Inside The Tragic Life And Death Of MF Doom

On December 31, 2020, while the world said good riddance to a year already fraught with doom and gloom, news dropped of the death of underground rapper MF Doom. It was broken by his wife Jasmine in a post to Instagram.

Addressed "To Dumile," the last name of the rapper behind the mask, she wrote: "The greatest husband, father, teacher, student, business partner, lover and friend I could ever ask for. Thank you for all the things you have shown, taught and given to me, our children and our family. Thank you for teaching me how to forgive beings and give another chance, not to be so quick to judge and write off. Thank you for showing how not to be afraid to love and be the best person I could ever be. My world will never be the same without you. Words will never express what you and Malachi mean to me, I love both and adore you always. May THE ALL continue to bless you, our family and the planet."

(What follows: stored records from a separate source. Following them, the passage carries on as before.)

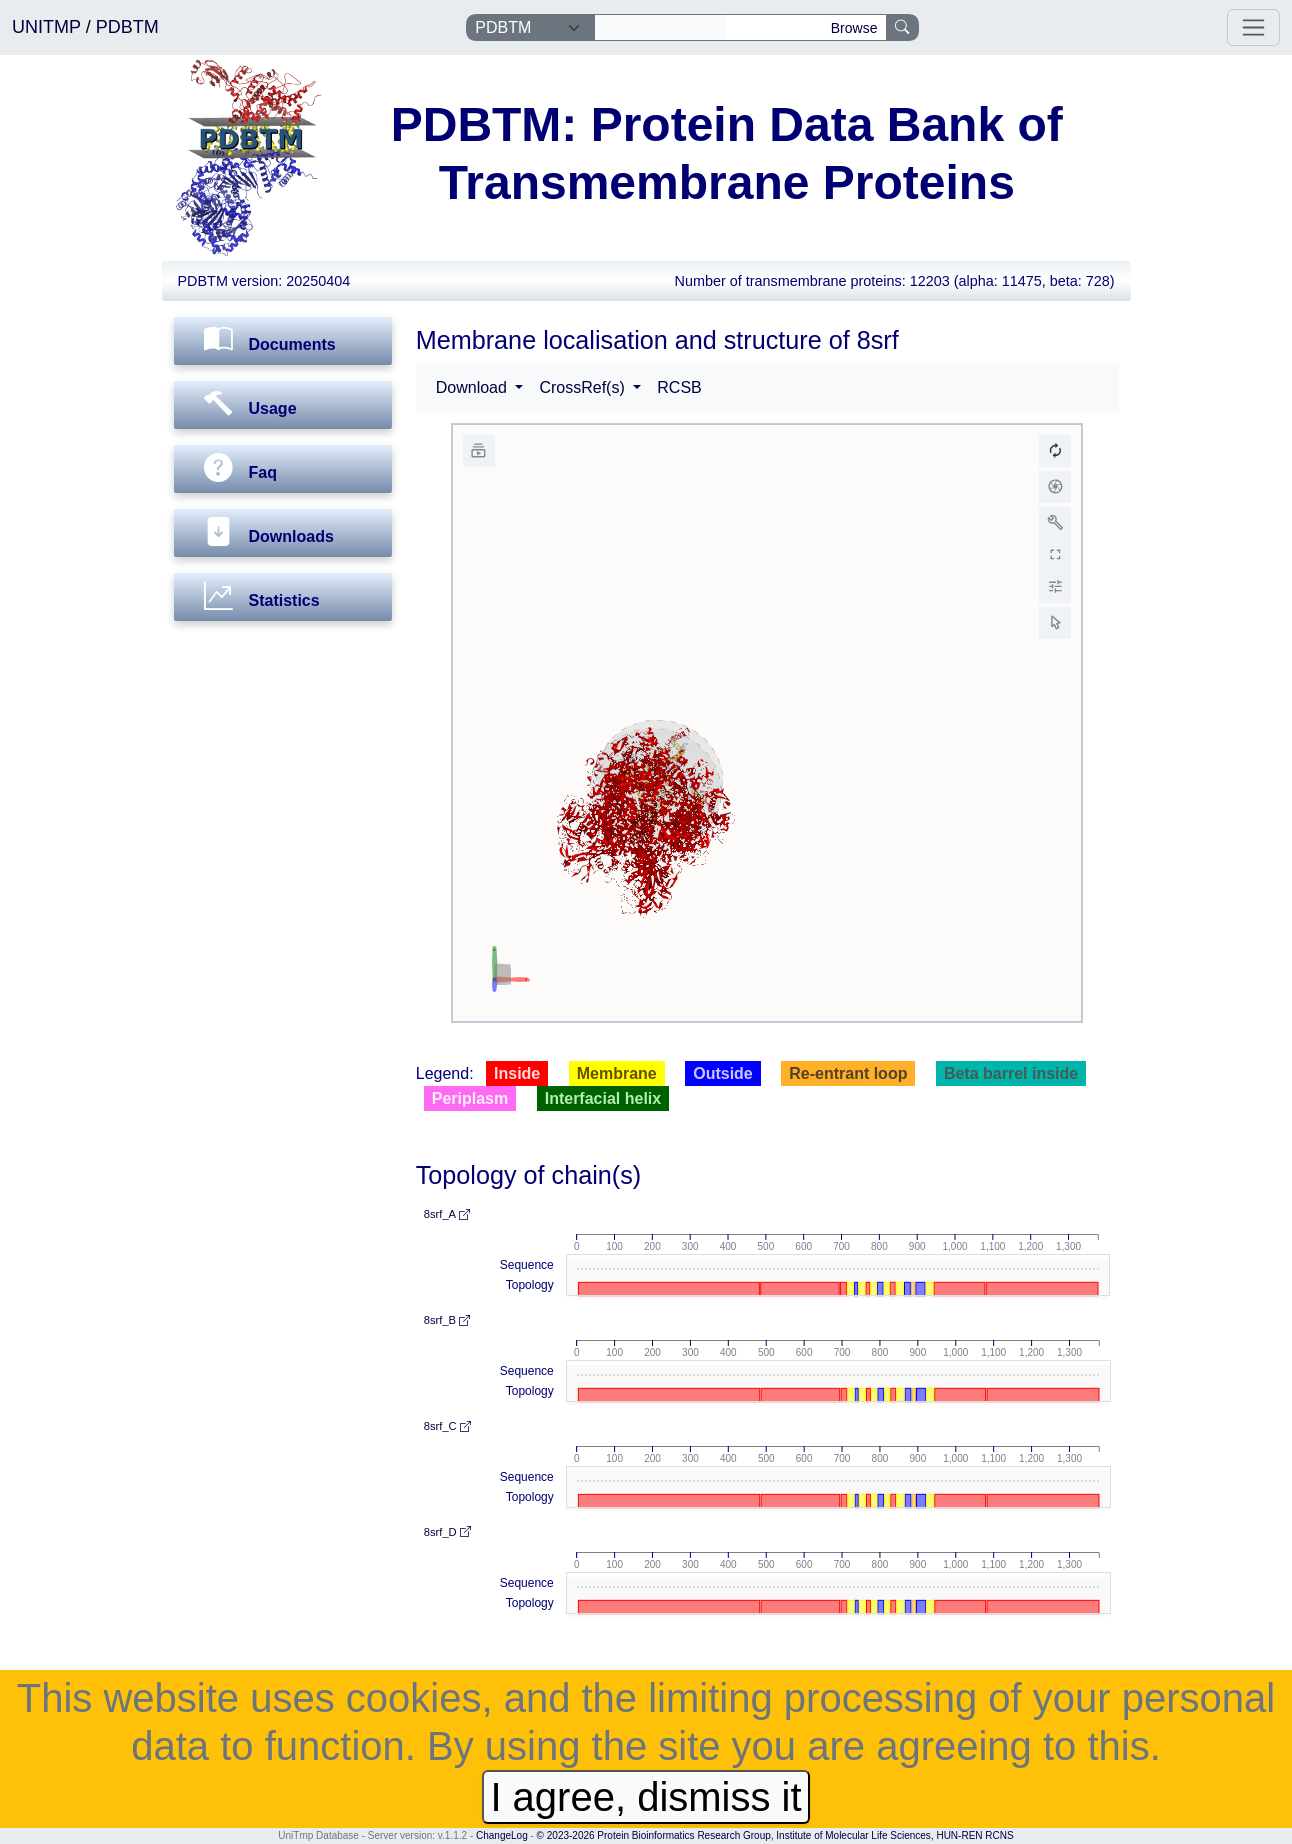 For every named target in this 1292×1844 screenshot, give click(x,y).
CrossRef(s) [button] (584, 387)
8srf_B (447, 1320)
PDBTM (127, 27)
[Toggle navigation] (1253, 27)
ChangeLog (502, 1835)
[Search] (660, 28)
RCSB (679, 387)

But in a move most likely fitting for a rapper who wore a mask designed after the Fantastic Four evildoer Dr. Doom, Daniel Dumile's death went under the radar for two whole months before the rest of the world heard about it. His wife ended her post with the news: "Transitioned October 31, 2020." Just as enigmatically, she did not tell the world what caused his transition.

MF Doom's start in the rap world

Writing in The New Yorker, Ta-Nehisi Coates called Dumile's rap style "vibrant and freewheeling." Before he was MF Doom, Dumile got his start as Zev Love X on a 1989 track called "The Gas Face," by a group called 3rd Bass. He was 18 years old at the time.

A couple years later he returned as a member of KMD, who had a moderately successful song called "Peach Fuzz." The comedic element that would go on to define MF Doom's lyrics later in life was already apparent in self-deprecating lines like: "By the hairs of my chinny chin chin, gots many plus plenty / String by string, I think I counts like twenty." But after tragedy struck the group and the Dumile family in 1993, KMD found its career in the rap game cut short. Dumile's brother Dingilizwe, who was also in the group, was struck by a car and killed that year. The group's label, Elektra, then refused to release its second album due to issues with the cover art.

Dumile then stepped away from the national music scene. But he wasn't done yet. He told Stones Throw that he spent the rest of the '90s being "damn near homeless" and working on what would be his comeback. In 1999, he released the solo record titled Operation: Doomsday under his new persona: MF Doom.

MF Doom used his mask to 'control the story'

Unlike other popular rappers of the day, who flaunted their money and machismo, MF Doom stuck to his humorous, often self-critical lyrical attitude, and added in a good helping of nerd knowledge. In addition to basing his new persona on a Marvel supervillain, he rapped about sci-fi movies and TV shows like Logan's Run and Star Trek. As CBS News reported, Dumile's new character shunned the limelight, using his mask to ward off any fame that came his way.

Dumile said that wearing the mask was a way for him to "control the story," subverting the public's ability to judge him before hearing what he had to say (via The New Yorker). In fact, his aversion to the spotlight was so strong — he spoke of performing live as something he did with reluctance — that he often didn't even get on stage at all. He sometimes sent one of the members of his entourage on stage in the mask to lip-sync his shows. He saw these so-called "Doomposters" as apropos of the kind of musical persona he had created, but his fans often didn't see it that way and complained online after shows where they'd paid to see him.

So maybe laying low for months before telling the world he was dead was the perfect way for MF Doom to go. As he told Coates back in 2009, "Fame never helped the situation. Fame, in the streets, is something you don't want.